Third party harassment protection

Employers may recall the previous third-party harassment regime, under which protection for employees arose after two previous incidents of harassment by a third party (such as a client). Although this was repealed in 2013, the Government has suggested that this protection will be reintroduced, although it is yet to clarify if at least one prior incident of harassment will be required before the employer’s duty to prevent the harassment is triggered. In any case, the reasonable steps defence will also apply.

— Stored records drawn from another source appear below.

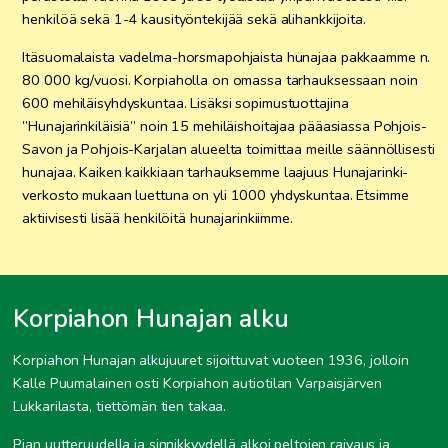
henkilöä sekä 1-4 kausityöntekijää sekä alihankkijoita.
Itäsuomalaista vadelma-horsmapohjaista hunajaa pakkaamme n.
80 000 kg/vuosi. Korpiaholla on omassa tarhauksessaan noin
600 mehiläisyhdyskuntaa. Lisäksi sopimustuottajina
”Hunajarinkiläisiä” noin 15 mehiläishoitajaa pääasiassa Pohjois-
Savon ja Pohjois-Karjalan alueelta toimittaa meille säännöllisesti
hunajaa. Kaiken kaikkiaan tarhauksemme laajuus Hunajarinki-
verkosto mukaan luettuna on yli 1000 yhdyskuntaa. Etsimme
aktiivisesti lisää henkilöitä hunajarinkiimme.
Korpiahon Hunajan alku
Korpiahon Hunajan alkujuuret sijoittuvat vuoteen 1936, jolloin
Kalle Puumalainen osti Korpiahon autiotilan Varpaisjärven
Lukkarilasta, tiettömän tien takaa.
Pian uutteruudella ja sinnikkyydellä alkoi peltojen raivaus ja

Extension of Equality Act time limits

The Government intends to “look closely” at extending the time limit for bringing all Equality Act claims (including discrimination, harassment and victimisation) brought in the employment tribunal, from the current three months to six months as a possible solution to address the difficulty for victims who may be dealing with trauma in the early months following the event.

Interns and volunteers

The Government’s response clarifies that there will be no extension of protection  to volunteers and interns. The conclusion in relation to interns is that many will already be protected under the category of workers. As regards volunteers, the perception is that this could result in undesirable consequences (such as an undue administrative burden) for the charity sector.

There is as yet no fixed timetable for when these changes will become law but it is possible that draft legislation will be produced in the coming weeks.

What can employers do now?

In the meantime, employers should consider whether they are complying with their duties which are already law, such as the requirement to take reasonable steps to prevent discrimination and harassment.